Work task.
Only the lines containing "Dabînkirina" should appear in the answer, copied from the listing below.

Entries provided.

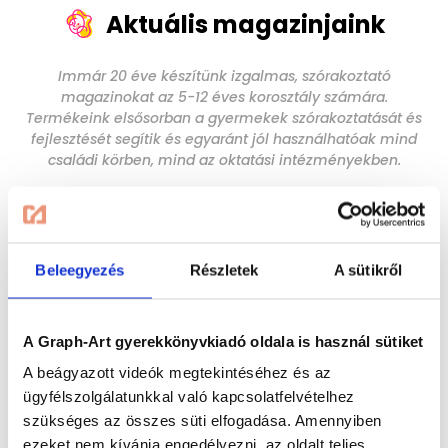
Aktuális magazinjaink
Immár 20 éve készítünk izgalmas, szórakoztató
magazinokat az 5-12 éves korosztály számára.
Termékeink elsősorban a gyermekek szórakoztatását és
fejlesztését segítik és egyaránt jól használhatóak mind
családi körben, mind az oktatási intézményekben.
Lapozzon bele:
Beleegyezés
Részletek
A sütikről
A Graph-Art gyerekkönyvkiadó oldala is használ sütiket
A beágyazott videók megtekintéséhez és az
ügyfélszolgálatunkkal való kapcsolatfelvételhez
szükséges az összes süti elfogadása. Amennyiben
ezeket nem kívánja engedélyezni, az oldalt teljes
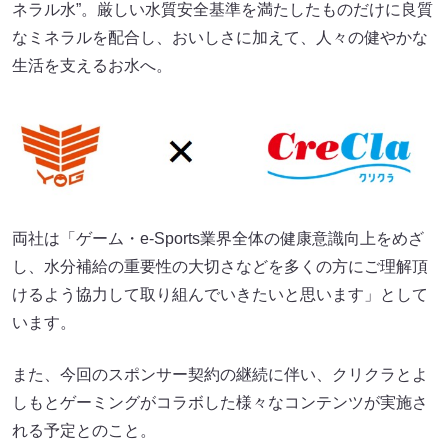
ネラル水”。厳しい水質安全基準を満たしたものだけに良質
なミネラルを配合し、おいしさに加えて、人々の健やかな
生活を支えるお水へ。
両社は「ゲーム・e-Sports業界全体の健康意識向上をめざ
し、水分補給の重要性の大切さなどを多くの方にご理解頂
けるよう協力して取り組んでいきたいと思います」として
います。
また、今回のスポンサー契約の継続に伴い、クリクラとよ
しもとゲーミングがコラボした様々なコンテンツが実施さ
れる予定とのこと。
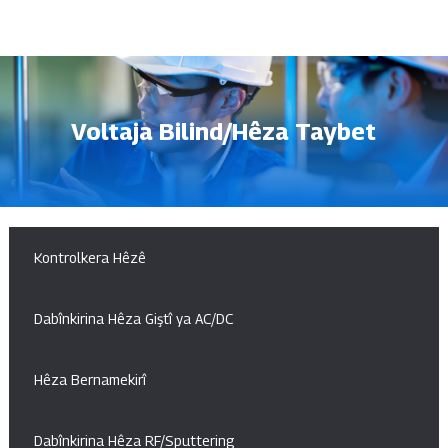
Voltaja Bilind/Hêza Taybet
Kontrolkera Hêzê
Dabînkirina Hêza Giştî ya AC/DC
Hêza Bernamekirî
Dabînkirina Hêza RF/Sputtering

Exercise answer.
Dabînkirina Hêza Giştî ya AC/DC
Dabînkirina Hêza RF/Sputtering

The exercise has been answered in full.